--- MATERIALS PROVIDED Enclosed Below ---
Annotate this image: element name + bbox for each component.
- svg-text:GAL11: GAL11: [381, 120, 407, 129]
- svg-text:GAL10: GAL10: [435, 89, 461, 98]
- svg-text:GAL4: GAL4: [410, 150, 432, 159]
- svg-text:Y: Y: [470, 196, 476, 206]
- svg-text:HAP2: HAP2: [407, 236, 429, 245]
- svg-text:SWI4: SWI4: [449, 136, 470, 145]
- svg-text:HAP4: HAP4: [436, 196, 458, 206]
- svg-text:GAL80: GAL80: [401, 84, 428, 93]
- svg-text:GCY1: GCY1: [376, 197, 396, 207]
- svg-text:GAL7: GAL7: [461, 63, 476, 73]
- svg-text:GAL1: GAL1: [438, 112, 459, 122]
--- End of Enclosed MATERIALS PROVIDED ---
--- MATERIALS PROVIDED Enclosed Below ---
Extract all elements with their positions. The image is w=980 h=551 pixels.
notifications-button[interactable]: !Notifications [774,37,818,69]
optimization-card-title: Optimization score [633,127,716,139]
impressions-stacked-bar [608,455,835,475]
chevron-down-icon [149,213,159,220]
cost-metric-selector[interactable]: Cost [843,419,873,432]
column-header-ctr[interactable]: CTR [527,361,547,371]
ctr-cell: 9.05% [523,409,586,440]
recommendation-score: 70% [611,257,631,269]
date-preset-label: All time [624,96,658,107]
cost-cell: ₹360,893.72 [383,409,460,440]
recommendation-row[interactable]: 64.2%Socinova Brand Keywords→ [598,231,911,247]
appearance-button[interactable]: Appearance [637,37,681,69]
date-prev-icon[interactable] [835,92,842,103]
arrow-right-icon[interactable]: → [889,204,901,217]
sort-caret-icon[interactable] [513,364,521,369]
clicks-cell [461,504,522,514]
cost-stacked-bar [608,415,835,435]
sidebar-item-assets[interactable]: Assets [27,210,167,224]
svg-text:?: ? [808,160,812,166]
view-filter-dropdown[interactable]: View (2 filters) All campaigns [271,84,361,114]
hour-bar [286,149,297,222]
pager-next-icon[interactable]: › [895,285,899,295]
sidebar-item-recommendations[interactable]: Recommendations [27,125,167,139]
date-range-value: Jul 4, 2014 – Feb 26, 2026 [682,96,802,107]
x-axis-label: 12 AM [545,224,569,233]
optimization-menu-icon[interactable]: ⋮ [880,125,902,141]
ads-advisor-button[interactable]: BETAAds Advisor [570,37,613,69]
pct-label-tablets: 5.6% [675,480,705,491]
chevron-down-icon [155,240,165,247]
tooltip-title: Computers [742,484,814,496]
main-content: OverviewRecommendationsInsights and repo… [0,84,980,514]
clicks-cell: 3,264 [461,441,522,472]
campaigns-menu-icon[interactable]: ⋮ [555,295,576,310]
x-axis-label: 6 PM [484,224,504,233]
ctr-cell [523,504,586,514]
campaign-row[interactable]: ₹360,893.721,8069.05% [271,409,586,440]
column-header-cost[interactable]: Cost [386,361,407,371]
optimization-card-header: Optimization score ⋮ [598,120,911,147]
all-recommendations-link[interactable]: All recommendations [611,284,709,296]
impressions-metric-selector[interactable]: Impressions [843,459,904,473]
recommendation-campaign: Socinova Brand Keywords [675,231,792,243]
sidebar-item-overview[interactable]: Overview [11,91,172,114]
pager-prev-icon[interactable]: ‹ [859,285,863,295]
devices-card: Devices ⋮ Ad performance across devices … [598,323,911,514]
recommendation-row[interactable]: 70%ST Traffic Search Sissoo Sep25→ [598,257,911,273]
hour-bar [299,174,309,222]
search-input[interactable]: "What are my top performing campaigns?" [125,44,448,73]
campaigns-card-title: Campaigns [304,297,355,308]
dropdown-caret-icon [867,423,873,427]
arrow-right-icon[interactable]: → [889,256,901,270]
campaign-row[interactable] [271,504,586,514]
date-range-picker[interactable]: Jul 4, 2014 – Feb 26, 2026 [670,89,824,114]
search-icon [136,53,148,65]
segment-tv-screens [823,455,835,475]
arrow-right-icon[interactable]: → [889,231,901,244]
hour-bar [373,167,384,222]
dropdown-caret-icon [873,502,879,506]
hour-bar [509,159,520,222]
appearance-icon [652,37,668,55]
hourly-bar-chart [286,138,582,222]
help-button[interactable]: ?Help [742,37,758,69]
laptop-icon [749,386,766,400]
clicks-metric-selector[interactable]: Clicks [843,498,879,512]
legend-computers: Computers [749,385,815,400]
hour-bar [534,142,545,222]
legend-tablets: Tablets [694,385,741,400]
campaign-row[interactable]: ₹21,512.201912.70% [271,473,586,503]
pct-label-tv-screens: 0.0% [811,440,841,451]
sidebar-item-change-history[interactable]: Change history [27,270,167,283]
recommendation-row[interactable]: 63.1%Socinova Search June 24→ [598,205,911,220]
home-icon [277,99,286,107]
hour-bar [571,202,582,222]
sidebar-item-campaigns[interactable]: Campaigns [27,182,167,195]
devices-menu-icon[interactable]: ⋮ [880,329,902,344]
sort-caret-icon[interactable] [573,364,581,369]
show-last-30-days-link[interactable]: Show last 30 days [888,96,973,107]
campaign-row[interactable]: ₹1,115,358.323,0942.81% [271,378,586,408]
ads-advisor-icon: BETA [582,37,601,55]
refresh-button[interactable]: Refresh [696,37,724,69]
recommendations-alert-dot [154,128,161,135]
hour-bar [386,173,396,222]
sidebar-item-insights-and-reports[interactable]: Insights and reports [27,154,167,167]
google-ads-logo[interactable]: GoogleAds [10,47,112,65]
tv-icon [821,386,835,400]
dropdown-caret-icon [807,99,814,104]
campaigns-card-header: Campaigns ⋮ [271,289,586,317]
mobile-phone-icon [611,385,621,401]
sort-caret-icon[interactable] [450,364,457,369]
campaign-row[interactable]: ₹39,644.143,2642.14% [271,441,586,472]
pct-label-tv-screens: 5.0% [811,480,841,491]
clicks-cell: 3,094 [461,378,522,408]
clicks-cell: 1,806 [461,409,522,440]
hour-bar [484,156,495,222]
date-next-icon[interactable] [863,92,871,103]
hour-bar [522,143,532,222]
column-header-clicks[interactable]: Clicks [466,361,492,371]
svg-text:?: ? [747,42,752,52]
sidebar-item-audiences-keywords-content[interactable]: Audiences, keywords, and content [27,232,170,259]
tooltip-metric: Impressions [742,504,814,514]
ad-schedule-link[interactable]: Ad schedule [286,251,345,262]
--- End of Enclosed MATERIALS PROVIDED ---
- _WHAT YOU NEED TO DO_:
Whenever a line above includes the string "column", copy it.

- _RESPONSE BOX_:
column-header-ctr[interactable]: CTR [527,361,547,371]
column-header-cost[interactable]: Cost [386,361,407,371]
column-header-clicks[interactable]: Clicks [466,361,492,371]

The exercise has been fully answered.